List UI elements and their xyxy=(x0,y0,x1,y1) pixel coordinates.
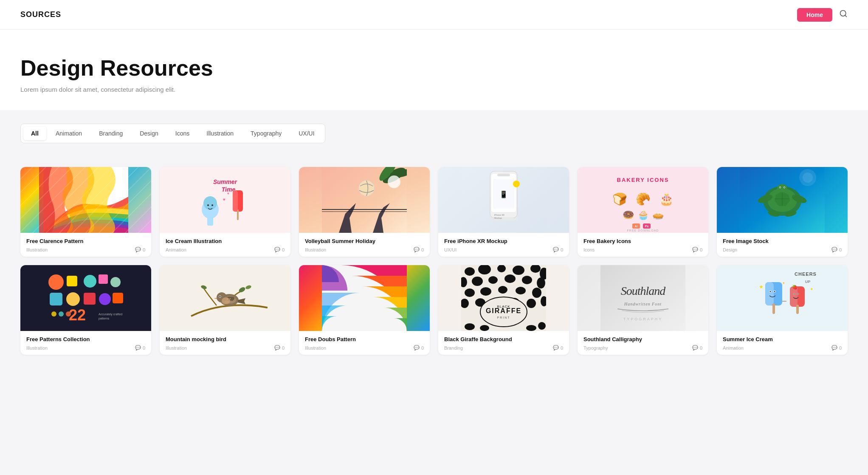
svg-text:GIRAFFE: GIRAFFE xyxy=(486,307,521,314)
svg-text:Mockup: Mockup xyxy=(494,217,502,219)
svg-text:🍞: 🍞 xyxy=(612,192,627,206)
card-meta-patterns: Illustration 💬 0 xyxy=(26,345,145,351)
comment-icon: 💬 xyxy=(831,345,837,351)
svg-point-10 xyxy=(211,204,213,206)
card-comments-iphone: 💬 0 xyxy=(553,247,563,252)
svg-text:Southland: Southland xyxy=(621,284,666,297)
filter-tab-all[interactable]: All xyxy=(23,127,46,140)
logo: SOURCES xyxy=(20,10,61,19)
card-bird[interactable]: Mountain mocking bird Illustration 💬 0 xyxy=(160,265,290,355)
card-imagestock[interactable]: Free Image Stock Design 💬 0 xyxy=(717,167,848,257)
card-title-clarence: Free Clarence Pattern xyxy=(26,238,145,244)
card-bakery[interactable]: BAKERY ICONS 🍞 🥐 🎂 🍩 🧁 🥧 Ai Ps FREE DO xyxy=(578,167,708,257)
svg-rect-73 xyxy=(113,293,123,303)
svg-point-52 xyxy=(777,184,787,192)
svg-point-115 xyxy=(527,299,536,308)
svg-point-91 xyxy=(230,298,231,299)
svg-text:iPhone XR: iPhone XR xyxy=(494,214,504,216)
comment-icon: 💬 xyxy=(135,345,141,351)
svg-text:Ai: Ai xyxy=(635,225,638,228)
svg-point-143 xyxy=(794,294,795,294)
svg-rect-65 xyxy=(67,276,77,286)
cards-grid: Free Clarence Pattern Illustration 💬 0 S… xyxy=(20,167,848,355)
filter-tab-animation[interactable]: Animation xyxy=(48,127,90,140)
svg-point-70 xyxy=(66,292,80,306)
card-body-icecream2: Summer Ice Cream Animation 💬 0 xyxy=(717,331,848,355)
svg-rect-133 xyxy=(772,303,775,314)
card-calligraphy[interactable]: Southland Handwritten Font TYPOGRAPHY So… xyxy=(578,265,708,355)
card-title-iphone: Free iPhone XR Mockup xyxy=(444,238,563,244)
card-category-patterns: Illustration xyxy=(26,345,48,351)
card-image-bird xyxy=(160,265,290,331)
svg-rect-12 xyxy=(237,209,239,220)
filter-tab-design[interactable]: Design xyxy=(132,127,166,140)
card-volleyball[interactable]: Volleyball Summer Holiday Illustration 💬… xyxy=(299,167,430,257)
svg-point-108 xyxy=(498,286,507,294)
filter-tab-illustration[interactable]: Illustration xyxy=(199,127,241,140)
card-image-patterns: 22 Accurately crafted patterns xyxy=(20,265,151,331)
filter-tab-branding[interactable]: Branding xyxy=(91,127,130,140)
filter-tab-typography[interactable]: Typography xyxy=(243,127,289,140)
card-category-iphone: UX/UI xyxy=(444,247,457,252)
filter-tabs: All Animation Branding Design Icons Illu… xyxy=(20,124,325,143)
filter-tab-icons[interactable]: Icons xyxy=(168,127,197,140)
home-button[interactable]: Home xyxy=(797,8,832,22)
svg-text:★: ★ xyxy=(759,284,764,290)
card-icecream[interactable]: Summer Time ♥ ♥ xyxy=(160,167,290,257)
svg-text:♥: ♥ xyxy=(227,192,229,195)
card-image-icecream: Summer Time ♥ ♥ xyxy=(160,167,290,233)
card-body-doubs: Free Doubs Pattern Illustration 💬 0 xyxy=(299,331,430,355)
svg-point-103 xyxy=(504,274,516,283)
svg-point-60 xyxy=(784,187,785,188)
svg-text:CHEERS: CHEERS xyxy=(795,271,817,277)
card-comments-icecream2: 💬 0 xyxy=(831,345,842,351)
card-category-imagestock: Design xyxy=(723,247,737,252)
card-meta-giraffe: Branding 💬 0 xyxy=(444,345,563,351)
card-comments-patterns: 💬 0 xyxy=(135,345,145,351)
svg-text:FREE DOWNLOAD: FREE DOWNLOAD xyxy=(627,229,659,232)
header: SOURCES Home xyxy=(0,0,868,30)
svg-point-23 xyxy=(388,175,400,188)
svg-point-72 xyxy=(99,293,111,305)
card-category-icecream: Animation xyxy=(166,247,186,252)
svg-point-77 xyxy=(51,311,56,317)
card-doubs[interactable]: Free Doubs Pattern Illustration 💬 0 xyxy=(299,265,430,355)
card-iphone[interactable]: 📱 iPhone XR Mockup Free iPhone XR Mockup… xyxy=(438,167,569,257)
comment-icon: 💬 xyxy=(274,345,280,351)
main-content: All Animation Branding Design Icons Illu… xyxy=(0,110,868,368)
card-meta-imagestock: Design 💬 0 xyxy=(723,247,842,252)
card-patterns[interactable]: 22 Accurately crafted patterns Free Patt… xyxy=(20,265,151,355)
card-body-iphone: Free iPhone XR Mockup UX/UI 💬 0 xyxy=(438,233,569,257)
card-giraffe[interactable]: BLACK GIRAFFE PRINT Black Giraffe Backgr… xyxy=(438,265,569,355)
card-category-doubs: Illustration xyxy=(305,345,326,351)
card-body-volleyball: Volleyball Summer Holiday Illustration 💬… xyxy=(299,233,430,257)
svg-point-101 xyxy=(472,277,483,286)
card-title-bakery: Free Bakery Icons xyxy=(583,238,702,244)
svg-rect-7 xyxy=(207,217,213,226)
card-icecream2[interactable]: CHEERS xyxy=(717,265,848,355)
card-image-volleyball xyxy=(299,167,430,233)
card-comments-icecream: 💬 0 xyxy=(274,247,285,252)
card-comments-imagestock: 💬 0 xyxy=(831,247,842,252)
card-comments-bakery: 💬 0 xyxy=(692,247,702,252)
svg-point-79 xyxy=(66,311,71,317)
svg-text:BAKERY ICONS: BAKERY ICONS xyxy=(617,177,669,183)
svg-rect-71 xyxy=(84,293,96,305)
svg-point-9 xyxy=(207,204,209,206)
header-right: Home xyxy=(797,8,848,22)
svg-text:✦: ✦ xyxy=(810,287,813,291)
card-clarence[interactable]: Free Clarence Pattern Illustration 💬 0 xyxy=(20,167,151,257)
svg-point-121 xyxy=(465,323,475,330)
svg-point-123 xyxy=(526,325,536,331)
svg-rect-69 xyxy=(50,293,62,305)
svg-point-64 xyxy=(48,274,64,290)
filter-tab-uxui[interactable]: UX/UI xyxy=(291,127,322,140)
svg-point-66 xyxy=(84,275,96,288)
svg-text:♥: ♥ xyxy=(223,197,225,202)
svg-point-62 xyxy=(803,172,813,183)
comment-icon: 💬 xyxy=(553,345,559,351)
svg-point-139 xyxy=(770,291,771,292)
svg-point-8 xyxy=(203,196,217,210)
search-icon-button[interactable] xyxy=(839,9,848,20)
card-image-bakery: BAKERY ICONS 🍞 🥐 🎂 🍩 🧁 🥧 Ai Ps FREE DO xyxy=(578,167,708,233)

----

WHAT THE TASK REQUIRES
The copy should hold every entry above word for word and none of the pictures.

ANSWER SECTION
List UI elements and their xyxy=(x0,y0,x1,y1) pixel coordinates.
svg-text:GIRAFFE: GIRAFFE xyxy=(486,307,521,314)
svg-text:Mockup: Mockup xyxy=(494,217,502,219)
svg-text:🍞: 🍞 xyxy=(612,192,627,206)
card-meta-patterns: Illustration 💬 0 xyxy=(26,345,145,351)
comment-icon: 💬 xyxy=(831,345,837,351)
svg-point-10 xyxy=(211,204,213,206)
card-comments-iphone: 💬 0 xyxy=(553,247,563,252)
svg-text:Southland: Southland xyxy=(621,284,666,297)
filter-tab-all[interactable]: All xyxy=(23,127,46,140)
logo: SOURCES xyxy=(20,10,61,19)
card-bird[interactable]: Mountain mocking bird Illustration 💬 0 xyxy=(160,265,290,355)
card-imagestock[interactable]: Free Image Stock Design 💬 0 xyxy=(717,167,848,257)
card-title-clarence: Free Clarence Pattern xyxy=(26,238,145,244)
card-bakery[interactable]: BAKERY ICONS 🍞 🥐 🎂 🍩 🧁 🥧 Ai Ps FREE DO xyxy=(578,167,708,257)
svg-rect-73 xyxy=(113,293,123,303)
svg-point-52 xyxy=(777,184,787,192)
svg-point-115 xyxy=(527,299,536,308)
svg-point-91 xyxy=(230,298,231,299)
svg-text:iPhone XR: iPhone XR xyxy=(494,214,504,216)
comment-icon: 💬 xyxy=(135,345,141,351)
svg-text:Ai: Ai xyxy=(635,225,638,228)
svg-point-143 xyxy=(794,294,795,294)
svg-rect-65 xyxy=(67,276,77,286)
cards-grid: Free Clarence Pattern Illustration 💬 0 S… xyxy=(20,167,848,355)
filter-tab-animation[interactable]: Animation xyxy=(48,127,90,140)
svg-point-70 xyxy=(66,292,80,306)
card-body-icecream2: Summer Ice Cream Animation 💬 0 xyxy=(717,331,848,355)
svg-rect-133 xyxy=(772,303,775,314)
card-calligraphy[interactable]: Southland Handwritten Font TYPOGRAPHY So… xyxy=(578,265,708,355)
card-title-iphone: Free iPhone XR Mockup xyxy=(444,238,563,244)
card-category-patterns: Illustration xyxy=(26,345,48,351)
card-image-bird xyxy=(160,265,290,331)
svg-rect-12 xyxy=(237,209,239,220)
filter-tab-design[interactable]: Design xyxy=(132,127,166,140)
card-volleyball[interactable]: Volleyball Summer Holiday Illustration 💬… xyxy=(299,167,430,257)
svg-point-108 xyxy=(498,286,507,294)
filter-tab-illustration[interactable]: Illustration xyxy=(199,127,241,140)
card-image-patterns: 22 Accurately crafted patterns xyxy=(20,265,151,331)
filter-tab-branding[interactable]: Branding xyxy=(91,127,130,140)
filter-tab-typography[interactable]: Typography xyxy=(243,127,289,140)
card-category-iphone: UX/UI xyxy=(444,247,457,252)
filter-tabs: All Animation Branding Design Icons Illu… xyxy=(20,124,325,143)
filter-tab-icons[interactable]: Icons xyxy=(168,127,197,140)
home-button[interactable]: Home xyxy=(797,8,832,22)
svg-text:★: ★ xyxy=(759,284,764,290)
card-icecream[interactable]: Summer Time ♥ ♥ xyxy=(160,167,290,257)
svg-text:♥: ♥ xyxy=(227,192,229,195)
card-image-icecream: Summer Time ♥ ♥ xyxy=(160,167,290,233)
card-body-doubs: Free Doubs Pattern Illustration 💬 0 xyxy=(299,331,430,355)
svg-point-103 xyxy=(504,274,516,283)
svg-point-60 xyxy=(784,187,785,188)
svg-text:CHEERS: CHEERS xyxy=(795,271,817,277)
card-comments-icecream2: 💬 0 xyxy=(831,345,842,351)
card-category-imagestock: Design xyxy=(723,247,737,252)
card-meta-giraffe: Branding 💬 0 xyxy=(444,345,563,351)
card-comments-patterns: 💬 0 xyxy=(135,345,145,351)
svg-text:FREE DOWNLOAD: FREE DOWNLOAD xyxy=(627,229,659,232)
header: SOURCES Home xyxy=(0,0,868,30)
svg-point-23 xyxy=(388,175,400,188)
svg-point-72 xyxy=(99,293,111,305)
card-category-icecream: Animation xyxy=(166,247,186,252)
svg-point-77 xyxy=(51,311,56,317)
card-doubs[interactable]: Free Doubs Pattern Illustration 💬 0 xyxy=(299,265,430,355)
card-iphone[interactable]: 📱 iPhone XR Mockup Free iPhone XR Mockup… xyxy=(438,167,569,257)
comment-icon: 💬 xyxy=(274,345,280,351)
main-content: All Animation Branding Design Icons Illu… xyxy=(0,110,868,368)
card-meta-imagestock: Design 💬 0 xyxy=(723,247,842,252)
card-patterns[interactable]: 22 Accurately crafted patterns Free Patt… xyxy=(20,265,151,355)
card-body-iphone: Free iPhone XR Mockup UX/UI 💬 0 xyxy=(438,233,569,257)
card-giraffe[interactable]: BLACK GIRAFFE PRINT Black Giraffe Backgr… xyxy=(438,265,569,355)
card-category-doubs: Illustration xyxy=(305,345,326,351)
card-body-volleyball: Volleyball Summer Holiday Illustration 💬… xyxy=(299,233,430,257)
svg-point-101 xyxy=(472,277,483,286)
card-title-bakery: Free Bakery Icons xyxy=(583,238,702,244)
svg-rect-7 xyxy=(207,217,213,226)
card-icecream2[interactable]: CHEERS xyxy=(717,265,848,355)
card-image-volleyball xyxy=(299,167,430,233)
card-comments-icecream: 💬 0 xyxy=(274,247,285,252)
card-comments-imagestock: 💬 0 xyxy=(831,247,842,252)
card-comments-bakery: 💬 0 xyxy=(692,247,702,252)
svg-point-79 xyxy=(66,311,71,317)
svg-text:BAKERY ICONS: BAKERY ICONS xyxy=(617,177,669,183)
svg-rect-71 xyxy=(84,293,96,305)
svg-point-9 xyxy=(207,204,209,206)
header-right: Home xyxy=(797,8,848,22)
svg-text:✦: ✦ xyxy=(810,287,813,291)
card-clarence[interactable]: Free Clarence Pattern Illustration 💬 0 xyxy=(20,167,151,257)
svg-point-121 xyxy=(465,323,475,330)
svg-point-123 xyxy=(526,325,536,331)
svg-rect-69 xyxy=(50,293,62,305)
svg-point-64 xyxy=(48,274,64,290)
filter-tab-uxui[interactable]: UX/UI xyxy=(291,127,322,140)
svg-point-66 xyxy=(84,275,96,288)
svg-text:♥: ♥ xyxy=(223,197,225,202)
svg-point-62 xyxy=(803,172,813,183)
comment-icon: 💬 xyxy=(553,345,559,351)
svg-point-139 xyxy=(770,291,771,292)
svg-point-8 xyxy=(203,196,217,210)
search-icon-button[interactable] xyxy=(839,9,848,20)
card-image-bakery: BAKERY ICONS 🍞 🥐 🎂 🍩 🧁 🥧 Ai Ps FREE DO xyxy=(578,167,708,233)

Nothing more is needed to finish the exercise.